J’ai adoré cette histoire, mais étant astreint aux plus hauts standards de professionnalisme du journalisme canadien-français, il fallait encore que je valide si elle était vraie, cette histoire, j’ai donc fait marcher mes sources cachées à la STM (bon, non, en fait, j’ai contacté le service des relations avec les médias) en demandant qu’on me mette en contact avec le chauffeur Carlos Diaz…
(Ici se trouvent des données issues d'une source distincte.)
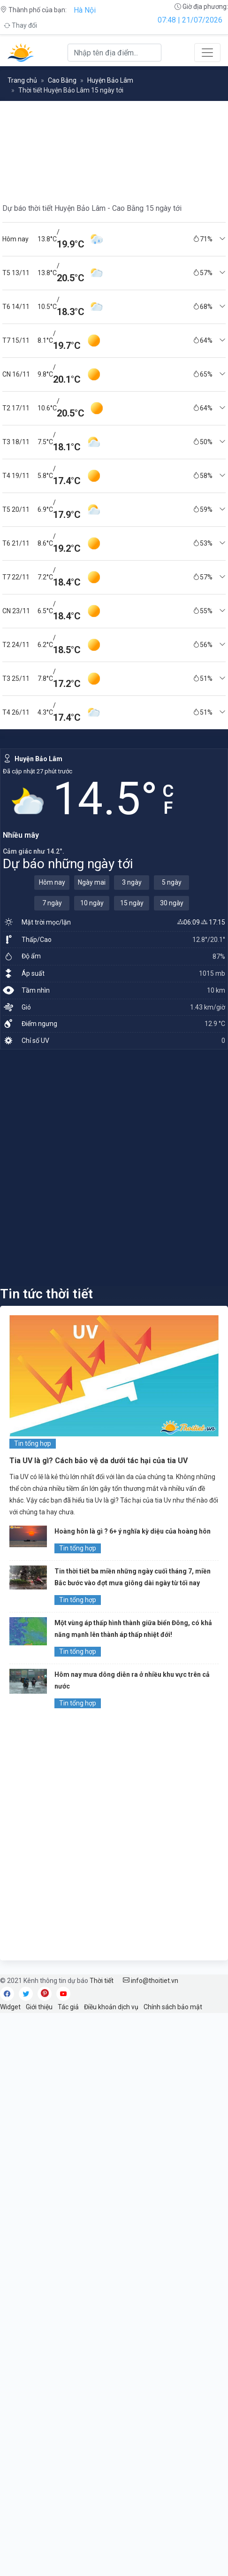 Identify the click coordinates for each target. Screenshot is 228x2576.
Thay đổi (20, 25)
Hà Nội (85, 10)
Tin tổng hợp (32, 1443)
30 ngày (171, 903)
Boum, peu après, je l’avais au téléphone, ce M. Diaz et son accent ensoleillé (pardonnez le cliché) de la Colombie, sa terre natale.

« J’ai vu le pneu à terre et j’ai demandé à la dame : “Es-tu outillée ?” Il faisait froid, oui, mais je l’ai fait, ça ne m’a pris que quelques minutes. Elle voulait me donner de l’argent, j’ai dit : “Non, madame, ça me fait plaisir, bonne journée !” »

Il se trouve que M. Diaz, arrivé au pays en 2008, est chauffeur d’autobus depuis six ans à la STM. Sa formation : la musique. Il a été chef d’orchestre, il enseigne aussi le violon. La mécanique ? Il a pour ainsi dire grandi dans un garage : « Mon père était garagiste… »

PHOTO JOSIE DESMARAIS, LA PRESSE

Carlos Diaz est chauffeur d’autobus à la STM depuis six ans.

Aider, c’est dans les fibres de notre homme. Un peu comme un superhéros qui traînerait toujours sa cape dans le panier de son BIXI, Carlos Diaz traîne dans son auto une batterie de voiture autonome, pour pouvoir recharger celles des automobilistes dans le besoin.

Ma femme, quand elle voit une auto en panne, me dit souvent : “Ne regarde pas, on doit arriver à destination !” Elle trouve que j’aide trop les gens…

Carlos Diaz

Mais quand même, monsieur Diaz, vous n’aviez pas à sortir aider cette inconnue, Mme Patenaude, alors que vous attendiez de reprendre le service sur la ligne 135, mais vous l’avez fait sans même hésiter, dans le froid, pis toute…

Pourquoi ?

« Je suis content de pouvoir aider. Ça me vient de ma mère, de mon père. Je suis latino, on s’aide. On fait ce que nos parents nous ont montré, vous savez… »

J’allais dire que nous avons besoin de plus de Carlos Diaz, mais je me reprends : les Carlos Diaz sont partout, ils sont parmi nous, ils font du bien chaque jour. C’est juste qu’on ne les voit presque jamais dans les journaux, les journaux manquent de tranches de vie.